Originally Posted by CampCreekTexas
Here's my humble opinion on the subject, for what it's worth: If we go by a federal list of what is invasive and noxious, we won't be doing that much good.
I've been a terrestrial gardener for years and have seen this same question come up on plant trading forums again and again. The problem is our country is so vast and varied that what's invasive in one area isn't in another. To make sure they list ALL invasives, the list would include just about every plant we grow regularly except for true natives. They did kick around an idea to try that years ago ~ Google up "White list". They soon found out that wouldn't really be practical and would just about be impossible. The list they have now isn't really practical either, or accurate across the country. States even have trouble with coming up with an accurate list of all noxious weeds.
For instance, regular water hyacinth is one of the plants listed as illegal in my state, but I can't keep it alive for the life of me, even with a greenhouse to keep it in in winter. It's illegal in my state because it can get out of hand way down south along the coast, so rather than make it illegal just in that area and have to list the counties, they made it illegal all over the state, including up here where I am in Central Texas despite it having very little chance of surviving much less thriving and becoming a problem. Same with some of the salvinia species and others on the state list.
The same thing holds true for the federal list ~ some will be invasive in temperate areas such as Florida, while those same ones won't even last overnight in an Oklahoma winter. From the list above, azolla, sagittaria, and ipomoea are three more that won't even last through one of my mild Central Texas winters, atleast not in the sheltered valley I live in.

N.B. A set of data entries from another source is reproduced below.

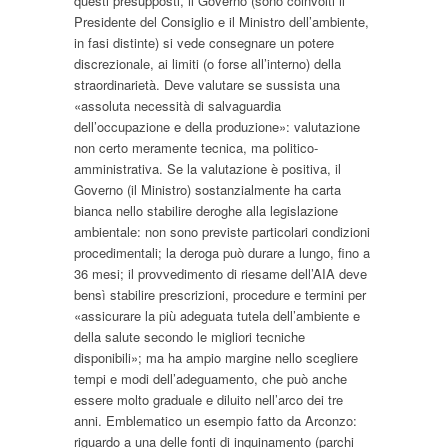
questi presupposti, il Governo (sono coinvolti il
Presidente del Consiglio e il Ministro dell’ambiente,
in fasi distinte) si vede consegnare un potere
discrezionale, ai limiti (o forse all’interno) della
straordinarietà. Deve valutare se sussista una
«assoluta necessità di salvaguardia
dell’occupazione e della produzione»: valutazione
non certo meramente tecnica, ma politico-
amministrativa. Se la valutazione è positiva, il
Governo (il Ministro) sostanzialmente ha carta
bianca nello stabilire deroghe alla legislazione
ambientale: non sono previste particolari condizioni
procedimentali; la deroga può durare a lungo, fino a
36 mesi; il provvedimento di riesame dell’AIA deve
bensì stabilire prescrizioni, procedure e termini per
«assicurare la più adeguata tutela dell’ambiente e
della salute secondo le migliori tecniche
disponibili»; ma ha ampio margine nello scegliere
tempi e modi dell’adeguamento, che può anche
essere molto graduale e diluito nell’arco dei tre
anni. Emblematico un esempio fatto da Arconzo:
riguardo a una delle fonti di inquinamento (parchi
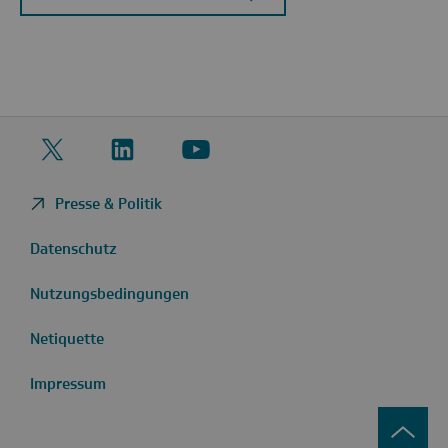
Twitter
LinkedIn
YouTube
Presse & Politik
Datenschutz
Nutzungsbedingungen
Netiquette
Impressum
zurüc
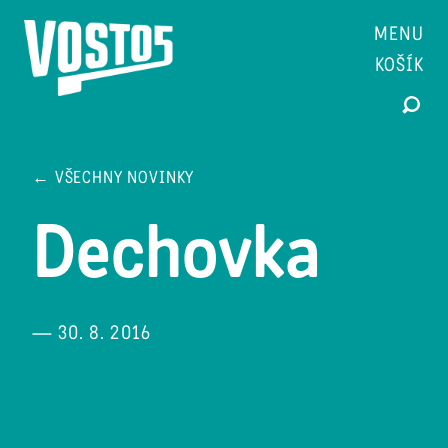
MENU
KOŠÍK
← VŠECHNY NOVINKY
Dechovka
— 30. 8. 2016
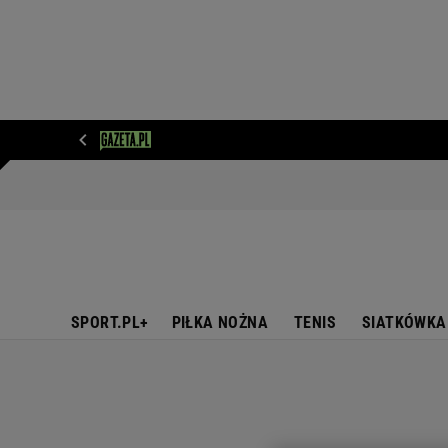
WIADOMOŚCI
NEXT
SPORT
PLOTEK
D
SPORT.PL+
PIŁKA NOŻNA
TENIS
SIATKÓWKA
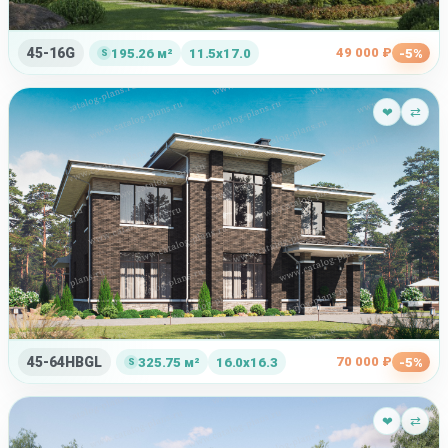
45-16G
49 000 ₽
195.26 м²
11.5x17.0
-5%
❤
⇄
45-64HBGL
70 000 ₽
325.75 м²
16.0x16.3
-5%
❤
⇄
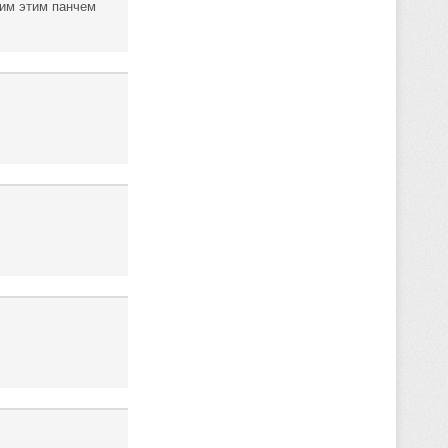
ним этим панчем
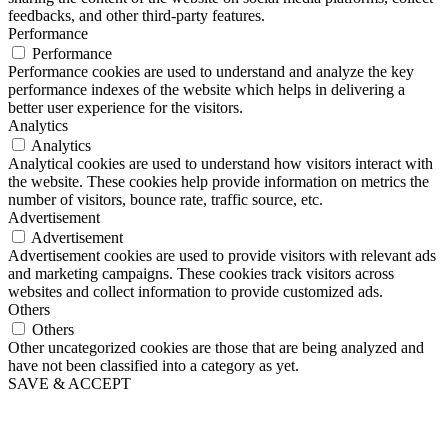
feedbacks, and other third-party features.
Performance
Performance
Performance cookies are used to understand and analyze the key
performance indexes of the website which helps in delivering a
better user experience for the visitors.
Analytics
Analytics
Analytical cookies are used to understand how visitors interact with
the website. These cookies help provide information on metrics the
number of visitors, bounce rate, traffic source, etc.
Advertisement
Advertisement
Advertisement cookies are used to provide visitors with relevant ads
and marketing campaigns. These cookies track visitors across
websites and collect information to provide customized ads.
Others
Others
Other uncategorized cookies are those that are being analyzed and
have not been classified into a category as yet.
SAVE & ACCEPT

Then there are the truly noxious weeds that aren't on the list, but are noxious just about everywhere I've ever heard of them being grown. Kudzu and Johnson grass are two of those ~ yet they're not on the federal list (atleast they weren't last time I checked, a few years ago). A funny note is that the federal government is the entire reason they're here ~ they planted them on purpose long ago for soil erosion control, not realizing the consequences. A few others that aren't on the federal list, but are invasive in more places than plants that are on the list ~ China Berry trees, mimosa trees, taro, wax leaf ligustrum, butterfly bushes, blue fescue grass, and bermuda grass. Next time y'all go to your local Home Depot or Super Wal Mart, check how many of those are being sold in their garden centers. I'd bet my ranch half of them will be there.
What I'm saying, again, is that if we go by a federal list of what is invasive and noxious, we won't be really doing that much good. Yes, it's VERY good to know what you have and treat it responsibly. Most definitely!! But I believe we should do that with EVERY single plant and animal we keep, not just the ones on a noxious weed list. Many plants and animals we keep haven't been around long enough for anyone to know if they're invasive or not. It takes time to find that out. So if we don't put our faith in any list, but instead simply act responsibly with EVERYTHING we keep, we won't be the ones that unknowingly cause an ecological disaster.
True... This list is provided as a resource. As I stated what you do is up to you. Some states allow you to have some of these species without fine. Possession alone doesn't always break the law. Interstate shipping does however which is why I posted it. I do not wish for anyone to be fined or imprisioned for shipping a prohibited plant and knowledge is always a good thing.